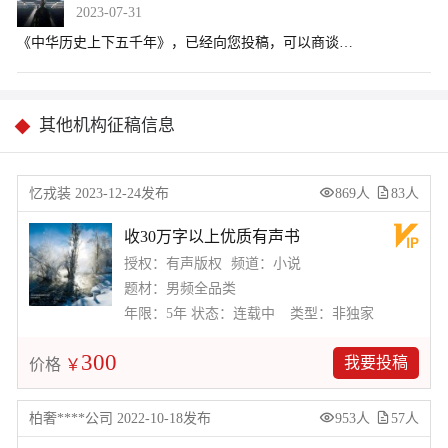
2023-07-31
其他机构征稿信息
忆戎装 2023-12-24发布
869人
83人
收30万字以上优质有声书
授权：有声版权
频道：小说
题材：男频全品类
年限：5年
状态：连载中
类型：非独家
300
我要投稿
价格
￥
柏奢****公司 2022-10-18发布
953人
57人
######
Task to complete: Each line of the data above must be repeated exactly, images excluded.

Response box:
2023-07-31
其他机构征稿信息
忆戎装 2023-12-24发布
869人
83人
收30万字以上优质有声书
授权：有声版权
频道：小说
题材：男频全品类
年限：5年
状态：连载中
类型：非独家
300
我要投稿
价格
￥
柏奢****公司 2022-10-18发布
953人
57人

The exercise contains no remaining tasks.